John looked torn. Finally, he grumbled, “Keep it quiet and unoffensive. If word gets back to me that you’re antagonizing people, I’ll call it off. Hell, it’s not like something new just came up. It’s not like we suddenly have a concrete lead. It’s just you, falling hard for Emily Arkin.”

Brian held up a hand. “Hold on. The lady’s married.”

“Try to remember it, huh?”

 

It was one thing to remember that Emily was married, and another to stop thinking about her. Brian liked her a lot. Something about her made him feel calm, even now, when he knew that her life was as unsettled as his. When he saw her, or thought about her, he felt a deep, curling warmth.

It wasn’t sexual. At least, he didn’t think it was. He doubted he could be thinking about sex, with Gayle barely cold in her grave and Julia a full-time occupation on top of the other.
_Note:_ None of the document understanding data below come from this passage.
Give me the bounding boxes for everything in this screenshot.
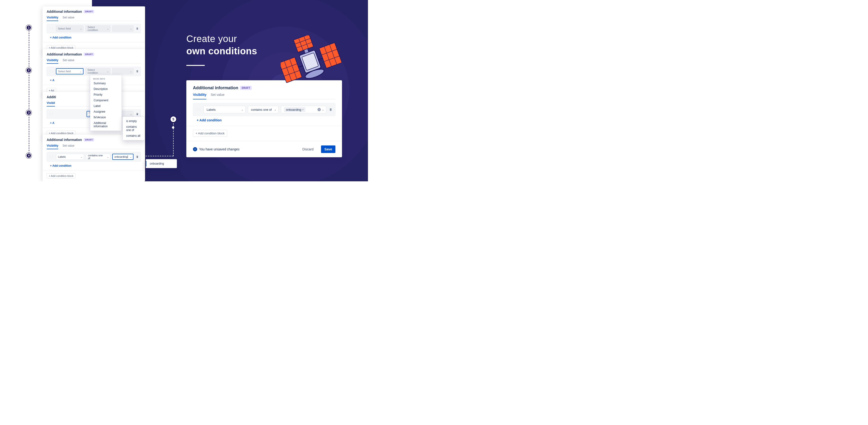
draft-badge: DRAFT [84, 138, 94, 141]
field-select[interactable]: Select field ⌄ [56, 26, 84, 32]
draft-badge: DRAFT [240, 86, 252, 90]
heading-underline [186, 65, 205, 66]
tab-set-value[interactable]: Set value [63, 59, 74, 63]
field-option[interactable]: Summary [90, 81, 121, 86]
field-select[interactable]: Select field ⌄ [56, 68, 84, 74]
field-option[interactable]: Component [90, 97, 121, 103]
field-option[interactable]: Label [90, 103, 121, 109]
tab-visibility[interactable]: Visibility [47, 59, 58, 64]
card-step-1: Additional information DRAFT Visibility … [42, 6, 145, 53]
tab-visibility[interactable]: Visibility [47, 16, 58, 21]
value-select[interactable]: ⌄ [112, 68, 133, 74]
heading-line2: own conditions [186, 46, 257, 56]
trash-icon[interactable] [329, 108, 332, 111]
drag-handle-icon[interactable]: ⋮⋮ [196, 109, 201, 110]
value-select[interactable]: onboarding × × ⌄ [281, 106, 326, 113]
condition-option[interactable]: contains one of [123, 124, 145, 133]
drag-handle-icon[interactable]: ⋮⋮ [49, 28, 54, 29]
trash-icon[interactable] [136, 27, 139, 30]
value-typed: onboarding [115, 155, 127, 158]
add-condition-link[interactable]: + Add condition [50, 36, 71, 39]
chip-remove-icon[interactable]: × [302, 108, 304, 111]
suggestion-option[interactable]: onboarding [146, 161, 177, 166]
tab-visibility[interactable]: Visibility [193, 93, 206, 100]
condition-placeholder: Select condition [88, 26, 105, 31]
field-select[interactable]: Labels ⌄ [204, 106, 246, 113]
trash-icon[interactable] [136, 69, 139, 73]
card-title: Additional information [47, 10, 82, 13]
svg-line-19 [299, 66, 303, 67]
draft-badge: DRAFT [84, 10, 94, 13]
field-placeholder: Select field [58, 27, 71, 30]
condition-select[interactable]: contains one of ⌄ [86, 154, 111, 160]
chevron-down-icon: ⌄ [130, 70, 132, 73]
chevron-down-icon: ⌄ [107, 70, 109, 73]
unsaved-text: You have unsaved changes [199, 147, 240, 151]
trash-icon[interactable] [136, 155, 139, 159]
info-icon: i [193, 147, 197, 151]
chevron-down-icon: ⌄ [80, 27, 82, 30]
condition-row: ⋮⋮ Select field ⌄ Select condition ⌄ ⌄ [47, 24, 141, 33]
trash-icon[interactable] [136, 112, 139, 116]
tab-visibility[interactable]: Visibility [47, 144, 58, 149]
card-step-4: Additional information DRAFT Visibility … [42, 135, 145, 181]
condition-row: ⋮⋮ Labels ⌄ contains one of ⌄ onboarding… [193, 103, 335, 116]
step-badge-2: 2 [26, 67, 32, 73]
condition-option[interactable]: is empty [123, 118, 145, 124]
drag-handle-icon[interactable]: ⋮⋮ [49, 70, 54, 72]
condition-option[interactable]: contains all [123, 133, 145, 139]
value-select[interactable]: ⌄ [112, 26, 133, 32]
svg-rect-2 [293, 35, 313, 52]
clear-icon[interactable]: × [317, 108, 321, 111]
tab-set-value[interactable]: Set value [63, 144, 74, 149]
field-option[interactable]: Priority [90, 92, 121, 97]
tab-set-value[interactable]: Set value [211, 93, 224, 99]
chip-label: onboarding [286, 108, 301, 111]
dropdown-group-label: MAIN INFO [90, 77, 121, 81]
page-heading: Create your own conditions [186, 33, 257, 57]
card-title: Additional information [47, 138, 82, 142]
field-value: Labels [58, 155, 66, 158]
add-condition-link[interactable]: + Add condition [50, 164, 71, 167]
svg-line-20 [318, 58, 323, 60]
condition-select[interactable]: Select condition ⌄ [85, 26, 111, 32]
chevron-down-icon: ⌄ [322, 108, 324, 111]
save-button[interactable]: Save [321, 145, 335, 153]
field-option[interactable]: fixVersion [90, 115, 121, 120]
field-option[interactable]: Additional information [90, 120, 121, 129]
add-condition-block-button[interactable]: + Add condition block [193, 130, 227, 137]
step-connector-vertical [29, 30, 29, 153]
draft-badge: DRAFT [84, 53, 94, 56]
chevron-down-icon: ⌄ [107, 27, 109, 30]
field-option[interactable]: Assignee [90, 109, 121, 115]
add-condition-block-button[interactable]: + Add condition block [47, 173, 75, 178]
chevron-down-icon: ⌄ [274, 108, 276, 111]
drag-handle-icon[interactable]: ⋮⋮ [49, 156, 54, 158]
chevron-down-icon: ⌄ [107, 155, 109, 158]
condition-select[interactable]: Select condition ⌄ [85, 68, 111, 74]
condition-select[interactable]: contains one of ⌄ [248, 106, 279, 113]
discard-button[interactable]: Discard [299, 145, 317, 153]
card-title: Additional information [47, 52, 82, 56]
step-badge-1: 1 [26, 25, 32, 30]
field-option[interactable]: Description [90, 86, 121, 92]
tab-visibility[interactable]: Visibil [47, 101, 55, 107]
field-select[interactable]: Labels ⌄ [56, 154, 84, 160]
chevron-down-icon: ⌄ [80, 70, 82, 73]
drag-handle-icon[interactable]: ⋮⋮ [49, 113, 54, 115]
connector-dot [172, 126, 174, 129]
value-input[interactable]: onboarding ⌄ [112, 154, 133, 160]
svg-rect-1 [319, 43, 342, 68]
svg-rect-0 [281, 57, 302, 83]
add-condition-link[interactable]: + Add condition [197, 118, 222, 122]
card-title: Additional information [193, 85, 238, 90]
chevron-down-icon: ⌄ [81, 155, 82, 158]
tab-set-value[interactable]: Set value [63, 16, 74, 21]
field-dropdown: MAIN INFO SummaryDescriptionPriorityComp… [90, 75, 122, 131]
step-badge-4: 4 [26, 153, 32, 159]
add-condition-link[interactable]: + A [50, 79, 55, 82]
step-badge-5: 5 [170, 116, 177, 123]
add-condition-link[interactable]: + A [50, 121, 55, 125]
value-suggestion-dropdown: onboarding [146, 159, 177, 168]
field-value: Labels [207, 108, 216, 111]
If he was ready to be interested in sex, he could be interested in Emily. But he wasn’t ready for that. Just for friendship. And as Emily’s friend, he was worried.

That was why, with Julia happily chasing dandelion fluff beside the white picket fence, he rapped on the kitchen door on his way home from work that night. Oh, yeah, a deep, curling warmth. There it was, when she opened the door.

“Hi,” she said softly.

He studied her face. “You look better. I wanted to make sure.”

“I went back to bed after you left.”

“And slept?”

“And slept,” she acknowledged.

Her smile lingered, toying with the corners of her mouth in a way that heightened the deep curling warmth he felt, and at that moment it struck him that the attraction was sexual after all—unless he was misinterpreting what he was feeling down low, the pooling that came from her smile, or from her petiteness, or from the hint of breasts under her sweater, or from the memory of their feel against him night before.

“So.” He cleared his throat. “What did you do, today?”

“This and that. Lazy things mostly. I talked with Jill. She sounded good. That always gives me a lift.”

“When will I meet her?”

“Two and a half weeks and counting.”

Julia ran over, holding up a partly denuded dandelion.

“Ohhhh, pretty,” Emily said, going down the steps, dropping to her haunches, and drawing her close. “Did you blow?” She gave a noisy demonstration, then moved the flower close to Julia’s mouth. “You try. Blow. No? Okay. How about we shake it?” She gave the flower a sharp shake. When the fluff flew in all directions, Julia squealed in delight, reaching, jumping, squatting. Emily laughed at her, then gave the flower another shake, setting Julia off again. When the flower was nothing but a stem, Julia ran off for more.

Brian was smiling when Emily stood. “It’s good to hear her laugh. Good to hear you laugh, too. Are you meeting your friends tonight?” It was Monday, after all.

“Uh-huh.”

“Will you talk with them?” He meant, about the weekend, about Doug.

The waning of her smile said she understood. “I think so.”

“It helps to share,” he said, and because she was a friend and he felt the need, he drew her into a quick, close, bolstering hug, before returning to Julia.

• • •

Myra saw the hug from her dining room window and couldn’t have been more pleased. She didn’t for a minute think that Emily was doing anything improper—not Emily—but the closer she and the detective grew, the better.

He was the key. Myra just knew it. She could feel it in her bones, along with the arthritis that kept reminding her of her age and frightened her no end, given all there was still to do.

Back in the kitchen, the table was set, the ham ready. She cut a neat slice for herself and two for Frank, and arranged them on plates, put a small potato on her own and a large one on Frank’s, then added green beans and a dribble of raisin sauce. Pleased with the pretty picture, she put the plates on the table.